MCP Tools for Bundles

  • create_incident_bundle(source_type, source_id_or_text, hours=72)
  • get_incident_bundle(bundle_id)
  • list_recent_incident_bundles(limit=20)
  • export_incident_bundle(bundle_id, format="json|markdown")
  • redact_incident_bundle(bundle_id, policy="agent_safe")

Storage Model

Start without a new table: generate bundles on demand from OrbitEntry and return them directly. Add persisted bundles later only if users need sharing, comments or issue tracking.

Track C: OpenTelemetry Bridge

Add OpenTelemetry as an interoperability lane, not as a replacement for Orbit's Django-native storage.

Possible milestones:

  1. orbit.exporters.opentelemetry module that converts OrbitEntry objects into OTEL-like spans/events.
  2. Config keys: OTEL_EXPORT_ENABLED, OTEL_EXPORT_ENDPOINT, OTEL_SERVICE_NAME, OTEL_HEADERS, OTEL_SAMPLE_RATE.
  3. Map family_hash to trace_id and child entries to spans/events.
  4. Map SQL/cache/http_client/job/mail/storage events to semantic attributes where stable.
  5. Add GenAI/LLM attributes when the AI watcher ships.
  6. Provide python manage.py orbit_export_otel --since ... for batch export.
  7. Optional live export hook with strict fail-silent behavior.

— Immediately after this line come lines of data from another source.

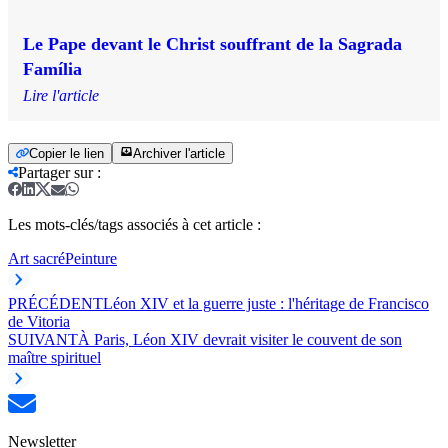
Le Pape devant le Christ souffrant de la Sagrada
Família
Lire l'article
Copier le lien
Archiver l'article
Partager sur
:
Les mots-clés/tags associés à cet article :
Art sacré
Peinture
PRÉCÉDENT
Léon XIV et la guerre juste : l'héritage de Francisco
de Vitoria
SUIVANT
À Paris, Léon XIV devrait visiter le couvent de son
maître spirituel
Newsletter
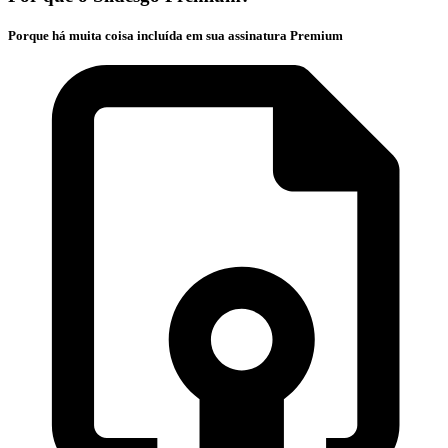
Porque há muita coisa incluída em sua assinatura Premium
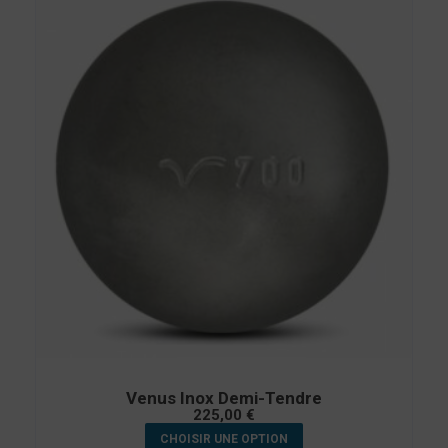
Venus Inox Demi-Tendre
225,00
€
CHOISIR UNE OPTION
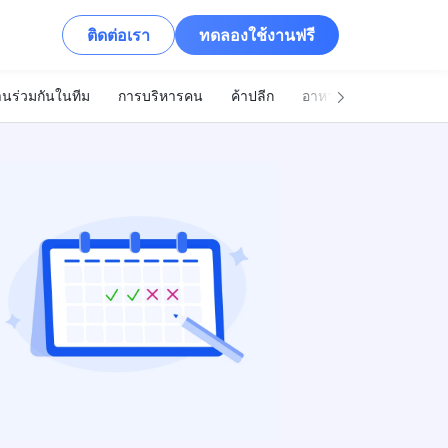
ติดต่อเรา
ทดลองใช้งานฟรี
นร่วมกันในทีม
การบริหารคน
ค้าปลีก
อาหารและเครื่องดื่ม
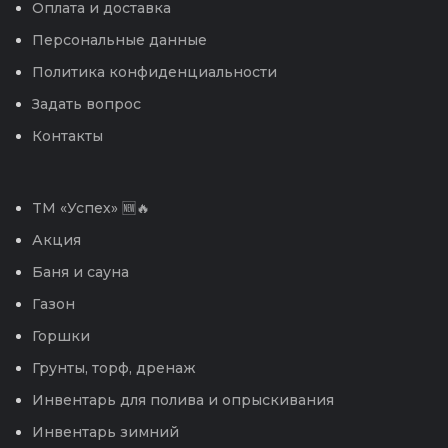
Оплата и доставка
Персональные данные
Политика конфиденциальности
Задать вопрос
Контакты
TM «Успех» 🆕🔥
Акция
Баня и сауна
Газон
Горшки
Грунты, торф, дренаж
Инвентарь для полива и опрыскивания
Инвентарь зимний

Track D: AI and LLM Watcher

Capture AI application behavior for Django apps that call LLM providers or agent frameworks.

Initial surfaces:

  • OpenAI Python SDK;
  • Anthropic Python SDK;
  • LangChain / LangGraph callbacks;
  • LiteLLM if present;
  • HTTP fallback for known provider hosts.

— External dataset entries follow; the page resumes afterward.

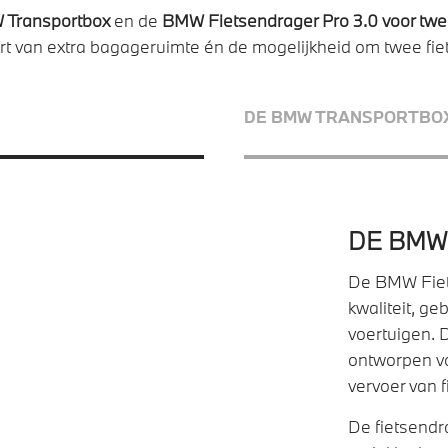
Transportbox
en de
BMW Fietsendrager Pro 3.0 voor twe
rt van extra bagageruimte én de mogelijkheid om twee fi
DE BMW TRANSPORTBO
DE BMW 
De BMW Fiet
kwaliteit, g
voertuigen. 
ontworpen voo
vervoer van f
De fietsendr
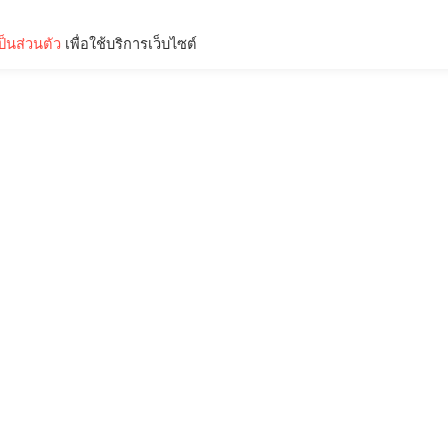
็นส่วนตัว
เพื่อใช้บริการเว็บไซต์
Lifestyle
Science & Tech
Entertainment
Thinkers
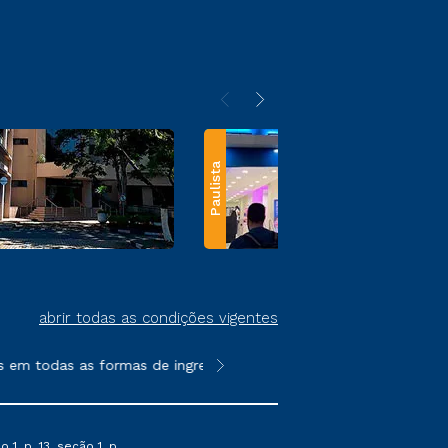
Paulista
abrir todas as condições vigentes
em todas as formas de ingresso, exceto na prova on-line ou agen
**Semipresencial e EAD são formato
1, p. 13, seção 1, p.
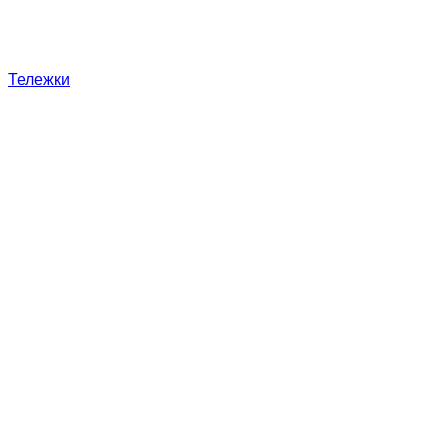
Тележки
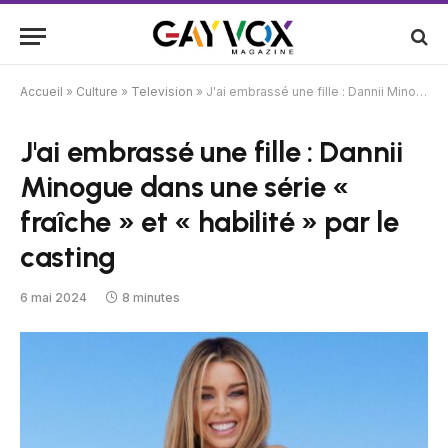
Accueil
»
Culture
»
Television
»
J'ai embrassé une fille : Dannii Minogue dans une série « fraîche » et « habilité » par le casting
J'ai embrassé une fille : Dannii
Minogue dans une série «
fraîche » et « habilité » par le
casting
6 mai 2024
8 minutes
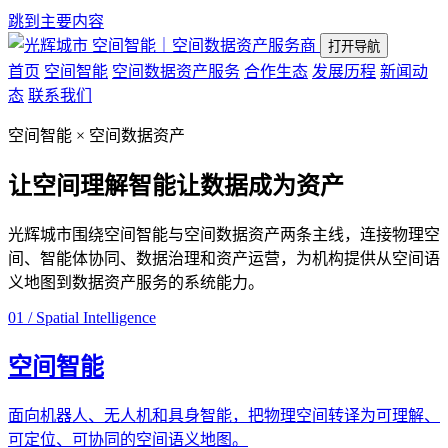
跳到主要内容
空间智能｜空间数据资产服务商
打开导航
首页
空间智能
空间数据资产服务
合作生态
发展历程
新闻动
态
联系我们
空间智能 × 空间数据资产
让空间理解智能
让数据成为资产
光辉城市围绕空间智能与空间数据资产两条主线，连接物理空
间、智能体协同、数据治理和资产运营，为机构提供从空间语
义地图到数据资产服务的系统能力。
01 / Spatial Intelligence
空间智能
面向机器人、无人机和具身智能，把物理空间转译为可理解、
可定位、可协同的空间语义地图。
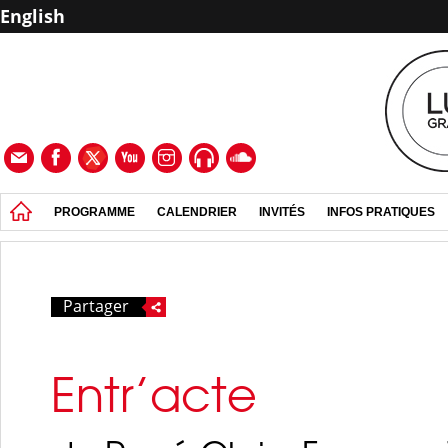
English
PROGRAMME
CALENDRIER
INVITÉS
INFOS PRATIQUES
Partager
Entr’acte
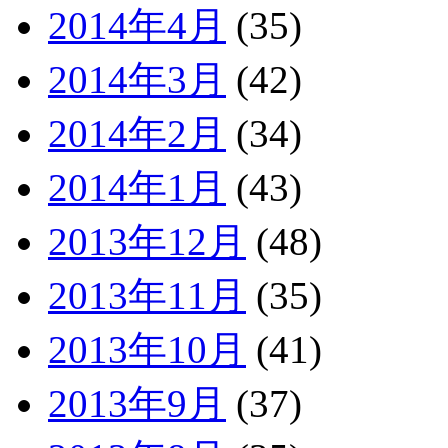
2014年4月
(35)
2014年3月
(42)
2014年2月
(34)
2014年1月
(43)
2013年12月
(48)
2013年11月
(35)
2013年10月
(41)
2013年9月
(37)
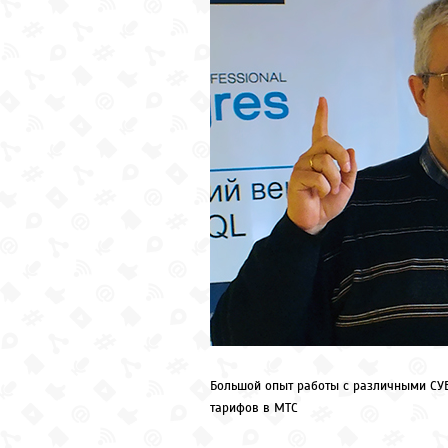
Большой опыт работы с различными СУБ
тарифов в МТС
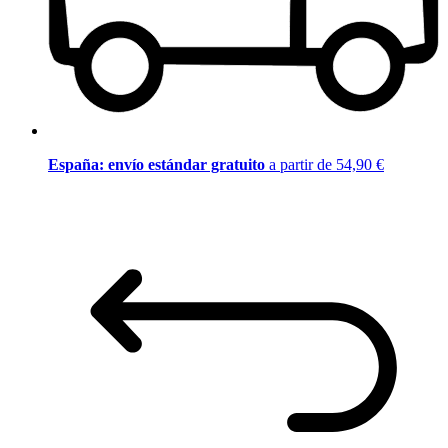
España: envío estándar gratuito
a partir de 54,90 €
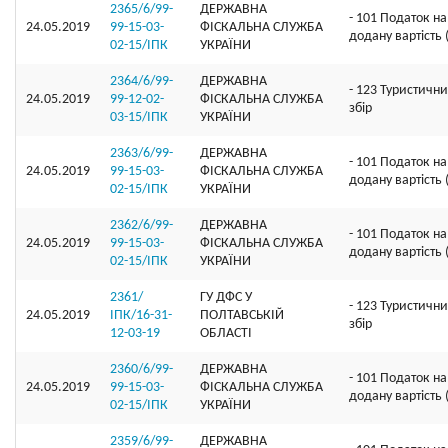
2365/6/99-
ДЕРЖАВНА
- 101 Податок на
24.05.2019
99-15-03-
ФІСКАЛЬНА СЛУЖБА
додану вартість
02-15/ІПК
УКРАЇНИ
2364/6/99-
ДЕРЖАВНА
- 123 Туристичн
24.05.2019
99-12-02-
ФІСКАЛЬНА СЛУЖБА
збір
03-15/ІПК
УКРАЇНИ
2363/6/99-
ДЕРЖАВНА
- 101 Податок на
24.05.2019
99-15-03-
ФІСКАЛЬНА СЛУЖБА
додану вартість
02-15/ІПК
УКРАЇНИ
2362/6/99-
ДЕРЖАВНА
- 101 Податок на
24.05.2019
99-15-03-
ФІСКАЛЬНА СЛУЖБА
додану вартість
02-15/ІПК
УКРАЇНИ
2361/
ГУ ДФС У
- 123 Туристичн
24.05.2019
ІПК/16-31-
ПОЛТАВСЬКIЙ
збір
12-03-19
ОБЛАСТI
2360/6/99-
ДЕРЖАВНА
- 101 Податок на
24.05.2019
99-15-03-
ФІСКАЛЬНА СЛУЖБА
додану вартість
02-15/ІПК
УКРАЇНИ
2359/6/99-
ДЕРЖАВНА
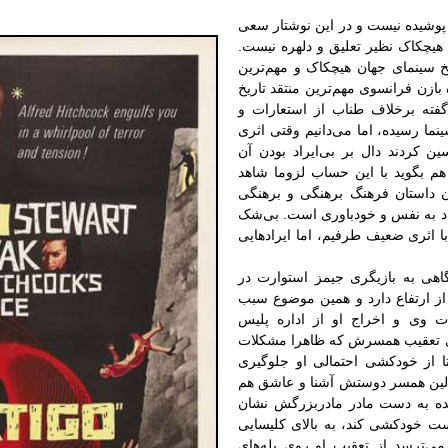
پوشیده نیست و در این نوشتار سعی
هیچکاک نظیر تعلیق و دلهره نیست.
یخ سینمای جهان هیچکاک و مهم‌ترین
ازن فرانسوی مهم‌ترین منتقد تاریخ
فته برخلاف طناب از استعارات و
نما رسیده، اما می‌دانیم وقتی اثری
ن کردند دال بر بی‌ایراد بودن آن
 هم بگوید با این حساب لزوما شاهد
ن داستان فرهنگ برهنگی و برهنگی
اد به ‌نفس و خودباوری است. بی‌شک
با اثری ضعیف طرفیم، اما ایرادهایی
اهی به بازیگری جیمز استوارت در
 ارتفاع دارد و همین موضوع سبب
 وی و اخراج او از اداره پلیس
ای تعقیب همسرش که ظاهرا مشکلات
ا از خودکشی احتمالی او جلوگیری
مادلین همسر دوستش آشنا و عاشق هم
شده به دست مادر مادربزرگش نشان
است خودکشی کند، به بالای کلیسایی
می‌ترسد از تعقیب او روی پله‌های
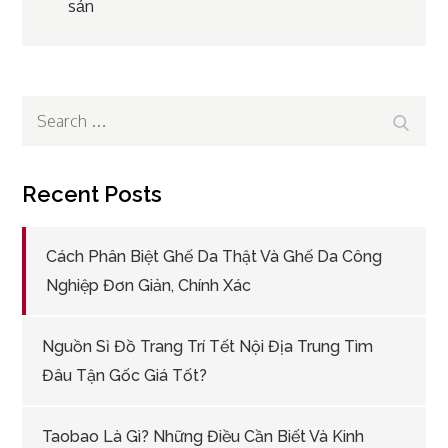
sản
navigation
Search
Search
for:
Recent Posts
Cách Phân Biệt Ghế Da Thật Và Ghế Da Công
Nghiệp Đơn Giản, Chính Xác
Nguồn Sỉ Đồ Trang Trí Tết Nội Địa Trung Tìm
Đâu Tận Gốc Giá Tốt?
Taobao Là Gì? Những Điều Cần Biết Và Kinh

Events should capture only safe metadata by default:

  • provider, model, operation, status;
  • latency, retries, timeout/error type;
  • token counts and estimated cost when available;
  • tool call names, not raw arguments by default;
  • prompt/completion capture disabled by default and guarded by explicit config;
  • request family correlation so LLM calls appear inside the Django request timeline.

Possible config:

ORBIT_CONFIG = {
    "RECORD_AI": True,
    "AI_CAPTURE_PROMPTS": False,
    "AI_CAPTURE_COMPLETIONS": False,
    "AI_CAPTURE_TOOL_ARGS": False,
    "AI_MASK_KEYS": ["password", "token", "secret"],
}

Track E: Agent Safety Layer

Before Orbit becomes deeply agentic, it needs explicit data boundaries.

Milestones:

  1. Central agent_safe_serialize_entry(entry) used by MCP and bundles.
  2. Default field allowlists by entry type.
  3. Payload size caps and deterministic truncation metadata.
  4. MCP-level config: MCP_ENABLED, MCP_ALLOWED_TOOLS, MCP_DENIED_TOOLS, MCP_MAX_LIMIT, MCP_INCLUDE_PAYLOADS.
  5. audit_mcp_exposure() tool.
  6. Masking preview in dashboard and MCP.
  7. Optional per-environment profiles: local, staging, production.

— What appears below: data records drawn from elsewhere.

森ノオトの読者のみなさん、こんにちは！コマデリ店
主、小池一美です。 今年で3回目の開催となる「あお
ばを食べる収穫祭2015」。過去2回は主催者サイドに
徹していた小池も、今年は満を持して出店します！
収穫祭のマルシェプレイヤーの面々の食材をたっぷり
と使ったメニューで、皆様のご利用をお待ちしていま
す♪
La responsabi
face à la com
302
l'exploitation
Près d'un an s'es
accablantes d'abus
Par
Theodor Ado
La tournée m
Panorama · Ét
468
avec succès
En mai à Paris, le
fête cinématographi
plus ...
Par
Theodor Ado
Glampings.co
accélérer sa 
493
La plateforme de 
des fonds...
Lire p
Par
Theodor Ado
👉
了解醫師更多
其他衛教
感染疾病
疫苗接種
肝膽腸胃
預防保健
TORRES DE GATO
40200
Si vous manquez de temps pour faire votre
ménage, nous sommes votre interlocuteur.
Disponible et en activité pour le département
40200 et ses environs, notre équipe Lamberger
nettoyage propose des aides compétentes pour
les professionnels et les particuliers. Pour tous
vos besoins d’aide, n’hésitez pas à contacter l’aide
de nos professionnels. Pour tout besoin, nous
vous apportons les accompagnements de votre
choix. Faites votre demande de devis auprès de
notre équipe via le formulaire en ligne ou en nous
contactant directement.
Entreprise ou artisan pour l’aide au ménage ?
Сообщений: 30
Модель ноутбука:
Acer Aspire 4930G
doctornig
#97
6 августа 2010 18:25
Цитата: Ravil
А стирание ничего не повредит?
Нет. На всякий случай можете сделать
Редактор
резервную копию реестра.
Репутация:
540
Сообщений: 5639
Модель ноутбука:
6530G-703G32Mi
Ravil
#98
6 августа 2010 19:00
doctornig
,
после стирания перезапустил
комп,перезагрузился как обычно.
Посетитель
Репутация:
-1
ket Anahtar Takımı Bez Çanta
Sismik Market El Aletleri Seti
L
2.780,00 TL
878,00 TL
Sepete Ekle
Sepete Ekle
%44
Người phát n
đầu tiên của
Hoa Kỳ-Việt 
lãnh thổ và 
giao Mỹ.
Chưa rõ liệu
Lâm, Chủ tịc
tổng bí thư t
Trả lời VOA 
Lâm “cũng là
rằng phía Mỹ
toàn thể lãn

Track F: From Error to Fix Hypothesis

Orbit should not directly edit code. It should produce evidence-rich handoffs that coding agents can use.

Workflow:

  1. Developer pastes a ticket, traceback or endpoint complaint.
  2. Orbit matches it to entries, exception groups, endpoints or related logs.
  3. Orbit creates an Incident Bundle.
  4. Orbit ranks hypotheses and suggests repro/test plan.
  5. A coding agent consumes the bundle, inspects the repo, writes tests, proposes a fix and references the evidence.
  6. Orbit can later verify whether the runtime symptom disappeared.

MCP sequence example:

investigate_ticket("Users get 500 on checkout")
create_incident_bundle("ticket", "Users get 500 on checkout")
propose_fix_hypotheses(bundle_id)
propose_test_plan(bundle_id)
generate_pr_context(bundle_id)

Near-Term Priority

The v0.11.0 release ships endpoint investigation, daily health briefs and release risk briefs from the roadmap. The next pragmatic PR sequence:

  1. Add agent_safe_serialize_entry() and make existing MCP tools use it.
  2. Add investigate_request(family_hash).
  3. Add investigate_exception_group(fingerprint).
  4. Add create_incident_bundle(...) as on-demand JSON.
  5. Add build_debug_brief(query, hours=72).
  6. Add OpenTelemetry export design doc and config stub.
  7. Add AI watcher behind conservative defaults.